───── Data shown ─────
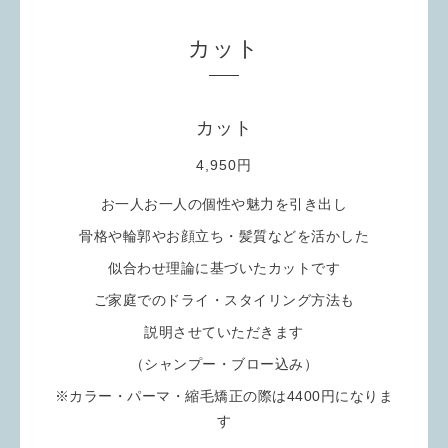
カット
カット
4,950円
お一人お一人の個性や魅力を引き出し
骨格や輪郭やお顔立ち・髪質などを活かした
似合わせ理論に基づいたカットです
ご家庭でのドライ・スタイリング方法も
説明させていただきます
（シャンプー・ブロー込み）
※カラー・パーマ・縮毛矯正の際は4400円になりま
す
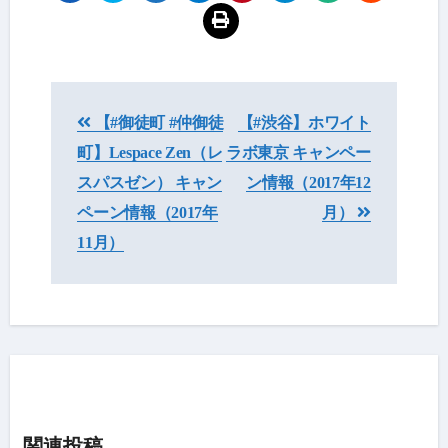
投
【#御徒町 #仲御徒
【#渋谷】ホワイト
稿
町】Lespace Zen（レ
ラボ東京 キャンペー
ナ
スパスゼン） キャン
ン情報（2017年12
ビ
ペーン情報（2017年
月）
11月）
ゲ
ー
シ
ョ
ン
関連投稿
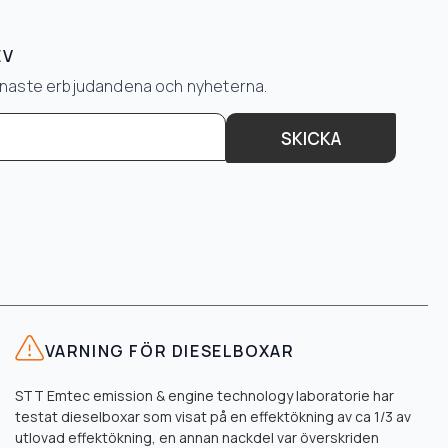
EV
senaste erbjudandena och nyheterna.
SKICKA
VARNING FÖR DIESELBOXAR
STT Emtec emission & engine technology laboratorie har
testat dieselboxar som visat på en effektökning av ca 1/3 av
utlovad effektökning, en annan nackdel var överskriden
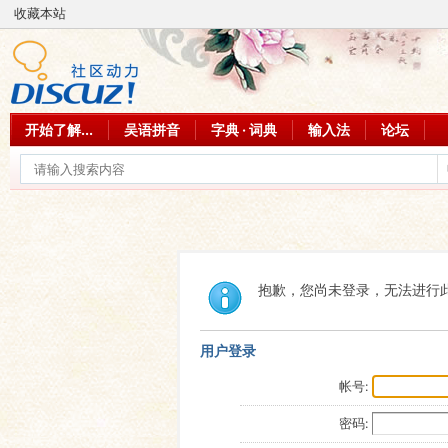
收藏本站
开始了解...
吴语拼音
字典 · 词典
输入法
论坛
抱歉，您尚未登录，无法进行
用户登录
帐号:
密码:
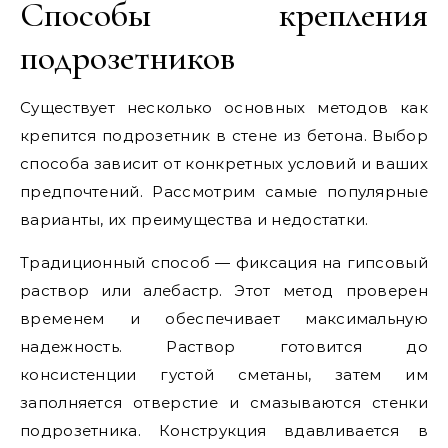
Способы крепления
подрозетников
Существует несколько основных методов как
крепится подрозетник в стене из бетона. Выбор
способа зависит от конкретных условий и ваших
предпочтений. Рассмотрим самые популярные
варианты, их преимущества и недостатки.
Традиционный способ — фиксация на гипсовый
раствор или алебастр. Этот метод проверен
временем и обеспечивает максимальную
надежность. Раствор готовится до
консистенции густой сметаны, затем им
заполняется отверстие и смазываются стенки
подрозетника. Конструкция вдавливается в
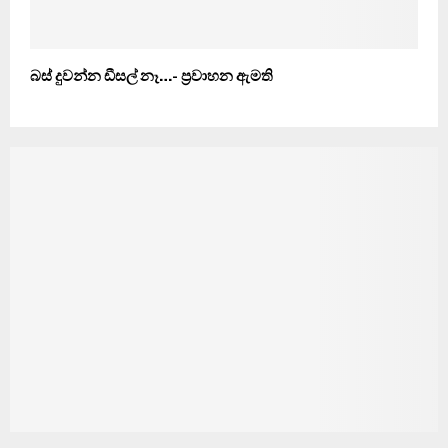
බස් දුවන්න ඩීසල් නෑ…- ප‍්‍රවාහන ඇමති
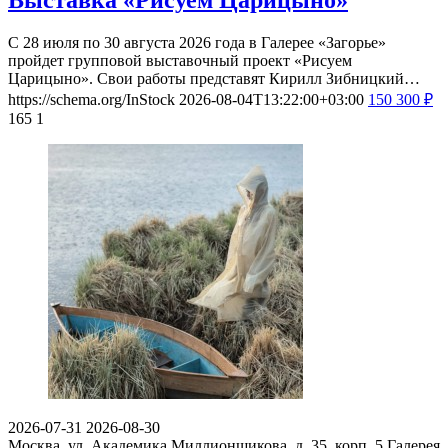
Выставка «Рисуем Царицыно»
С 28 июля по 30 августа 2026 года в Галерее «Загорье»
пройдет групповой выставочный проект «Рисуем
Царицыно». Свои работы представят Кирилл Зибницкий…
https://schema.org/InStock
2026-08-04T13:22:00+03:00
150
300
₽
165
1
2026-07-31
2026-08-30
Москва, ул. Академика Миллионщикова, д. 35, корп. 5
Галерея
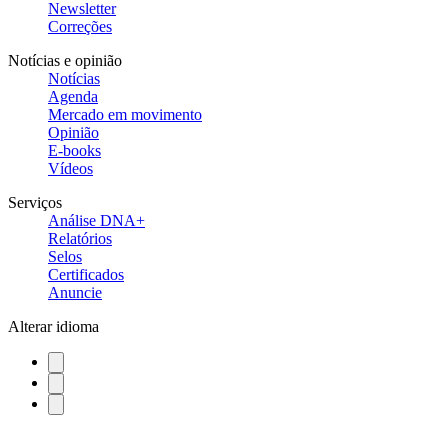
Newsletter
Correções
Notícias e opinião
Notícias
Agenda
Mercado em movimento
Opinião
E-books
Vídeos
Serviços
Análise DNA+
Relatórios
Selos
Certificados
Anuncie
Alterar idioma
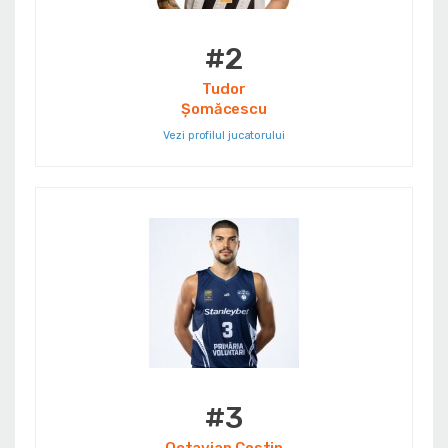
#2
Tudor
Șomăcescu
Vezi profilul jucatorului
#3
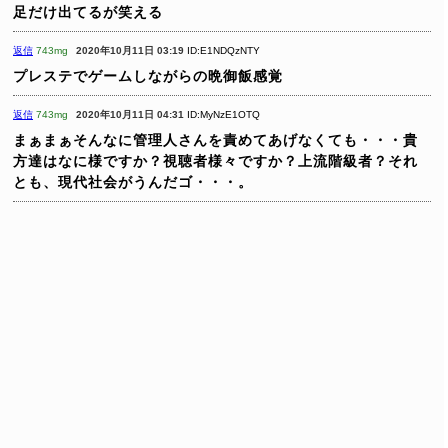
足だけ出てるが笑える
返信
743mg
2020年10月11日 03:19
ID:E1NDQzNTY
プレステでゲームしながらの晩御飯感覚
返信
743mg
2020年10月11日 04:31
ID:MyNzE1OTQ
まぁまぁそんなに管理人さんを責めてあげなくても・・・貴
方達はなに様ですか？視聴者様々ですか？上流階級者？それ
とも、現代社会がうんだゴ・・・。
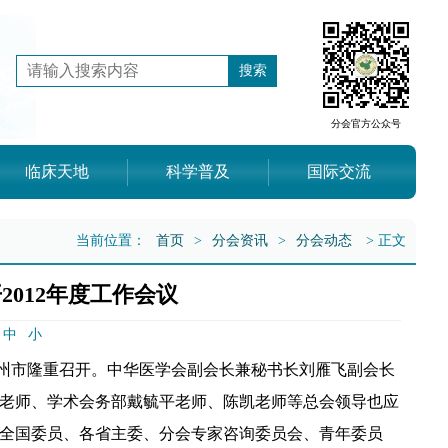
分会官方公众号
临床天地
科学普及
国际交流
当前位置：
首页
>
分会资讯
>
分会动态
> 正文
012年度工作会议
中
小
在郑州市隆重召开。中华医学会副会长兼秘书长刘雁飞副会长
老师、学术会务部戴毓平老师、陈凯老师等总会领导也应
全国委员、各省主委、分会专家咨询委员会、青年委员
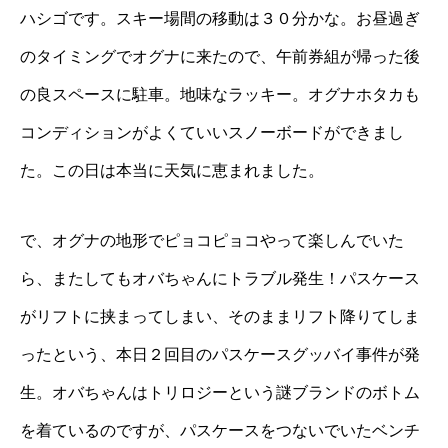
ハシゴです。スキー場間の移動は３０分かな。お昼過ぎ
のタイミングでオグナに来たので、午前券組が帰った後
の良スペースに駐車。地味なラッキー。オグナホタカも
コンディションがよくていいスノーボードができまし
た。この日は本当に天気に恵まれました。
で、オグナの地形でピョコピョコやって楽しんでいた
ら、またしてもオバちゃんにトラブル発生！パスケース
がリフトに挟まってしまい、そのままリフト降りてしま
ったという、本日２回目のパスケースグッバイ事件が発
生。オバちゃんはトリロジーという謎ブランドのボトム
を着ているのですが、パスケースをつないでいたベンチ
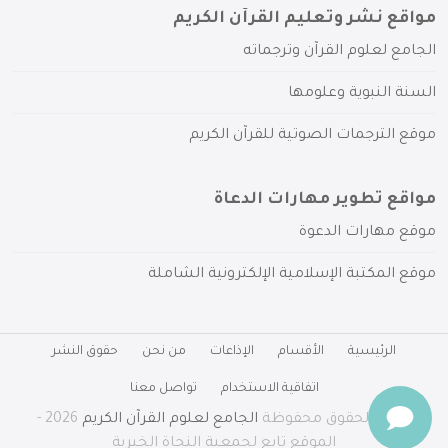
مواقع نشر وتعليم القرآن الكريم
الجامع لعلوم القرآن وترجماته
السنة النبوية وعلومها
موقع الترجمات الصوتية للقرآن الكريم
مواقع تطوير مهارات الدعاة
موقع مهارات الدعوة
موقع المكتبة الإسلامية الإلكترونية الشاملة
الرئيسية
الأقسام
الإذاعات
من نحن
حقوق النشر
اتفاقية الاستخدام
تواصل معنا
جميع الحقوق محفوظة
الجامع لعلوم القرآن الكريم
2026 -
الموقع تابع لجمعية النجاة الخيرية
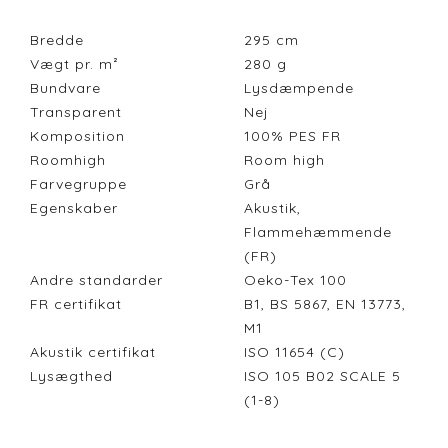
Bredde
295
cm
Vægt pr. m²
280
g
Bundvare
Lysdæmpende
Transparent
Nej
Komposition
100% PES FR
Roomhigh
Room high
Farvegruppe
Grå
Egenskaber
Akustik,
Flammehæmmende
(FR)
Andre standarder
Oeko-Tex 100
FR certifikat
B1, BS 5867, EN 13773,
M1
Akustik certifikat
ISO 11654 (C)
Lysægthed
ISO 105 B02 SCALE 5
(1-8)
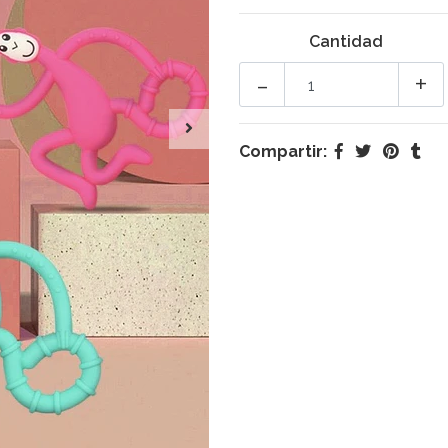
Cantidad
-
+
Compartir:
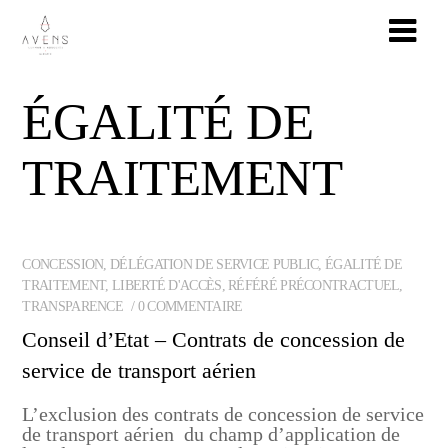
ÉGALITÉ DE
TRAITEMENT
CONCESSION
,
DÉLÉGATION DE SERVICE PUBLIC
,
ÉGALITÉ DE
TRAITEMENT
,
LIBERTÉ D'ACCÈS
,
RÉFÉRÉ PRÉCONTRACTUEL
,
TRANSPARENCE
0 COMMENTAIRE
Conseil d’Etat – Contrats de concession de
service de transport aérien
L’exclusion des contrats de concession de service
de transport aérien du champ d’application de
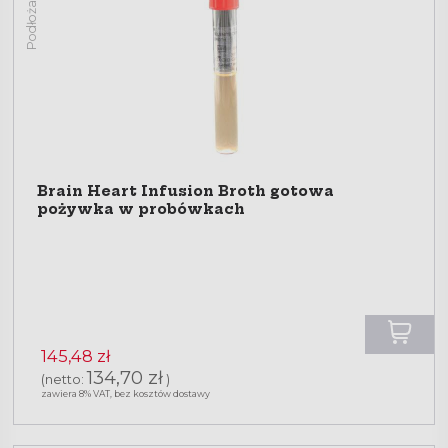
Podłoża płynne
Brain Heart Infusion Broth gotowa
pożywka w probówkach
145,48 zł
134,70 zł
(netto:
)
zawiera 8% VAT, bez kosztów dostawy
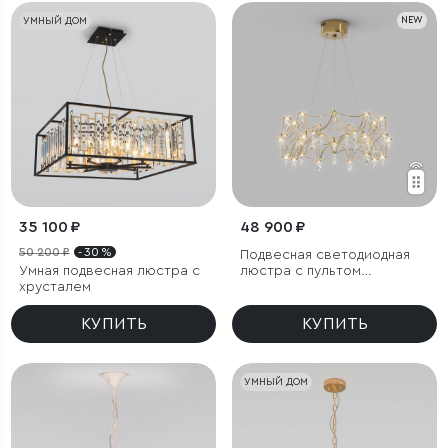
УМНЫЙ ДОМ
NEW
35 100 ₽
48 900 ₽
50 200 ₽
- 30 %
Подвесная светодиодная
Умная подвесная люстра с
люстра с пультом
хрусталем
управления
КУПИТЬ
КУПИТЬ
УМНЫЙ ДОМ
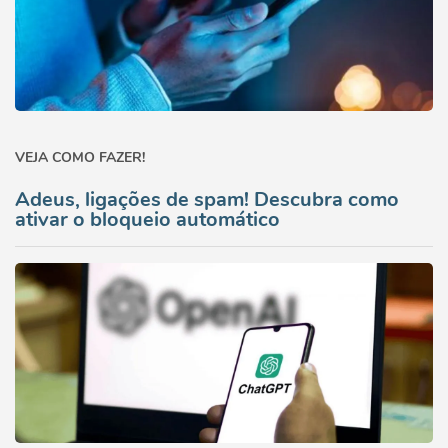
VEJA COMO FAZER!
Adeus, ligações de spam! Descubra como
ativar o bloqueio automático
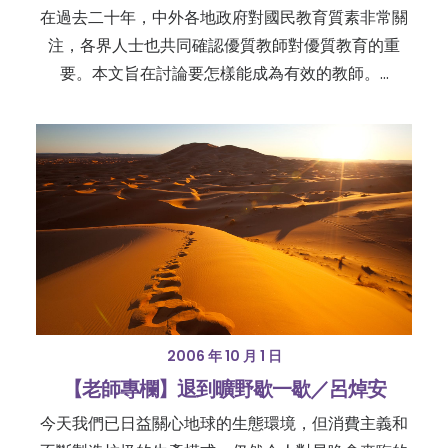
在過去二十年，中外各地政府對國民教育質素非常關
注，各界人士也共同確認優質教師對優質教育的重
要。本文旨在討論要怎樣能成為有效的教師。…
2006 年 10 月 1 日
【老師專欄】退到曠野歇一歇／呂焯安
今天我們已日益關心地球的生態環境，但消費主義和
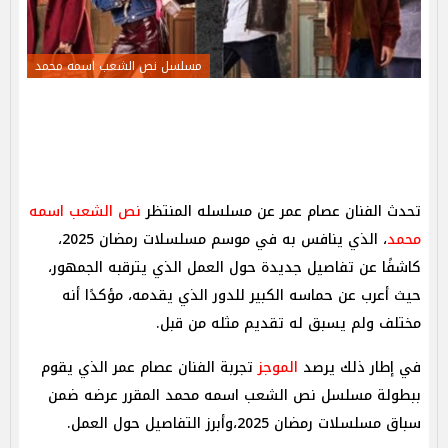
مسلسل نص الشعب اسمه محمد
تحدث الفنان عصام عمر عن مسلسله المنتظر
نص الشعب اسمه
محمد
، الذي ينافس به في موسم مسلسلات رمضان 2025،
كاشفًا عن تفاصيل جديدة حول العمل الذي يترقبه الجمهور،
حيث أعرب عن حماسه الكبير للدور الذي يقدمه، مؤكدًا أنه
مختلف ولم يسبق له تقديم مثله من قبل.
في إطار ذلك يرصد
الموجز
تجربة الفنان عصام عمر الذي يقوم
ببطولة مسلسل نص الشعب اسمه محمد المقرر عرضه ضمن
سباق مسلسلات رمضان 2025،وأبرز التفاصيل حول العمل.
─────
Exercise goal: A verbatim copy of every entry is wanted; the pictures stay out of it.

Result for this exercise:
カット
カット
4,950円
お一人お一人の個性や魅力を引き出し
骨格や輪郭やお顔立ち・髪質などを活かした
似合わせ理論に基づいたカットです
ご家庭でのドライ・スタイリング方法も
説明させていただきます
（シャンプー・ブロー込み）
※カラー・パーマ・縮毛矯正の際は4400円になりま
す
投
【#御徒町 #仲御徒
【#渋谷】ホワイト
稿
町】Lespace Zen（レ
ラボ東京 キャンペー
ナ
スパスゼン） キャン
ン情報（2017年12
ビ
ペーン情報（2017年
月）
11月）
ゲ
ー
シ
ョ
ン
関連投稿
EV
senaste erbjudandena och nyheterna.
SKICKA
VARNING FÖR DIESELBOXAR
STT Emtec emission & engine technology laboratorie har
testat dieselboxar som visat på en effektökning av ca 1/3 av
utlovad effektökning, en annan nackdel var överskriden
收藏本站
开始了解...
吴语拼音
字典 · 词典
输入法
论坛
抱歉，您尚未登录，无法进行
用户登录
帐号:
密码:
Способы крепления
подрозетников
Существует несколько основных методов как
крепится подрозетник в стене из бетона. Выбор
способа зависит от конкретных условий и ваших
предпочтений. Рассмотрим самые популярные
варианты, их преимущества и недостатки.
Традиционный способ — фиксация на гипсовый
раствор или алебастр. Этот метод проверен
временем и обеспечивает максимальную
надежность. Раствор готовится до
консистенции густой сметаны, затем им
заполняется отверстие и смазываются стенки
подрозетника. Конструкция вдавливается в
බස් දුවන්න ඩීසල් නෑ…- ප‍්‍රවාහන ඇමති
Выставка «Рисуем Царицыно»
С 28 июля по 30 августа 2026 года в Галерее «Загорье»
пройдет групповой выставочный проект «Рисуем
Царицыно». Свои работы представят Кирилл Зибницкий…
https://schema.org/InStock
2026-08-04T13:22:00+03:00
150
300
₽
165
1
2026-07-31
2026-08-30
Москва, ул. Академика Миллионщикова, д. 35, корп. 5
Галерея
Newsletter
Correções
Notícias e opinião
Notícias
Agenda
Mercado em movimento
Opinião
E-books
Vídeos
Serviços
Análise DNA+
Relatórios
Selos
Certificados
Anuncie
Alterar idioma
#2
Tudor
Șomăcescu
Vezi profilul jucatorului
#3
足だけ出てるが笑える
返信
743mg
2020年10月11日 03:19
ID:E1NDQzNTY
プレステでゲームしながらの晩御飯感覚
返信
743mg
2020年10月11日 04:31
ID:MyNzE1OTQ
まぁまぁそんなに管理人さんを責めてあげなくても・・・貴
方達はなに様ですか？視聴者様々ですか？上流階級者？それ
とも、現代社会がうんだゴ・・・。
分会官方公众号
临床天地
科学普及
国际交流
当前位置：
首页
>
分会资讯
>
分会动态
> 正文
012年度工作会议
中
小
在郑州市隆重召开。中华医学会副会长兼秘书长刘雁飞副会长
老师、学术会务部戴毓平老师、陈凯老师等总会领导也应
全国委员、各省主委、分会专家咨询委员会、青年委员
ハシゴです。スキー場間の移動は３０分かな。お昼過ぎ
のタイミングでオグナに来たので、午前券組が帰った後
の良スペースに駐車。地味なラッキー。オグナホタカも
コンディションがよくていいスノーボードができまし
た。この日は本当に天気に恵まれました。
で、オグナの地形でピョコピョコやって楽しんでいた
ら、またしてもオバちゃんにトラブル発生！パスケース
がリフトに挟まってしまい、そのままリフト降りてしま
ったという、本日２回目のパスケースグッバイ事件が発
生。オバちゃんはトリロジーという謎ブランドのボトム
を着ているのですが、パスケースをつないでいたベンチ
مواقع نشر وتعليم القرآن الكريم
الجامع لعلوم القرآن وترجماته
السنة النبوية وعلومها
موقع الترجمات الصوتية للقرآن الكريم
مواقع تطوير مهارات الدعاة
موقع مهارات الدعوة
موقع المكتبة الإسلامية الإلكترونية الشاملة
الرئيسية
الأقسام
الإذاعات
من نحن
حقوق النشر
اتفاقية الاستخدام
تواصل معنا
جميع الحقوق محفوظة
الجامع لعلوم القرآن الكريم
2026 -
الموقع تابع لجمعية النجاة الخيرية
Bredde
295
cm
Vægt pr. m²
280
g
Bundvare
Lysdæmpende
Transparent
Nej
Komposition
100% PES FR
Roomhigh
Room high
Farvegruppe
Grå
Egenskaber
Akustik,
Flammehæmmende
(FR)
Andre standarder
Oeko-Tex 100
FR certifikat
B1, BS 5867, EN 13773,
M1
Akustik certifikat
ISO 11654 (C)
Lysægthed
ISO 105 B02 SCALE 5
(1-8)
Cantidad
-
+
Compartir:
ÉGALITÉ DE
TRAITEMENT
CONCESSION
,
DÉLÉGATION DE SERVICE PUBLIC
,
ÉGALITÉ DE
TRAITEMENT
,
LIBERTÉ D'ACCÈS
,
RÉFÉRÉ PRÉCONTRACTUEL
,
TRANSPARENCE
0 COMMENTAIRE
Conseil d’Etat – Contrats de concession de
service de transport aérien
L’exclusion des contrats de concession de service
de transport aérien du champ d’application de
Podłoża płynne
Brain Heart Infusion Broth gotowa
pożywka w probówkach
145,48 zł
134,70 zł
(netto:
)
zawiera 8% VAT, bez kosztów dostawy
УМНЫЙ ДОМ
NEW
35 100 ₽
48 900 ₽
50 200 ₽
- 30 %
Подвесная светодиодная
Умная подвесная люстра с
люстра с пультом
хрусталем
управления
КУПИТЬ
КУПИТЬ
УМНЫЙ ДОМ
VEJA COMO FAZER!
Adeus, ligações de spam! Descubra como
ativar o bloqueio automático
在過去二十年，中外各地政府對國民教育質素非常關
注，各界人士也共同確認優質教師對優質教育的重
要。本文旨在討論要怎樣能成為有效的教師。…
2006 年 10 月 1 日
【老師專欄】退到曠野歇一歇／呂焯安
今天我們已日益關心地球的生態環境，但消費主義和
مسلسل نص الشعب اسمه محمد
تحدث الفنان عصام عمر عن مسلسله المنتظر
نص الشعب اسمه
محمد
، الذي ينافس به في موسم مسلسلات رمضان 2025،
كاشفًا عن تفاصيل جديدة حول العمل الذي يترقبه الجمهور،
حيث أعرب عن حماسه الكبير للدور الذي يقدمه، مؤكدًا أنه
مختلف ولم يسبق له تقديم مثله من قبل.
في إطار ذلك يرصد
الموجز
تجربة الفنان عصام عمر الذي يقوم
ببطولة مسلسل نص الشعب اسمه محمد المقرر عرضه ضمن
سباق مسلسلات رمضان 2025،وأبرز التفاصيل حول العمل.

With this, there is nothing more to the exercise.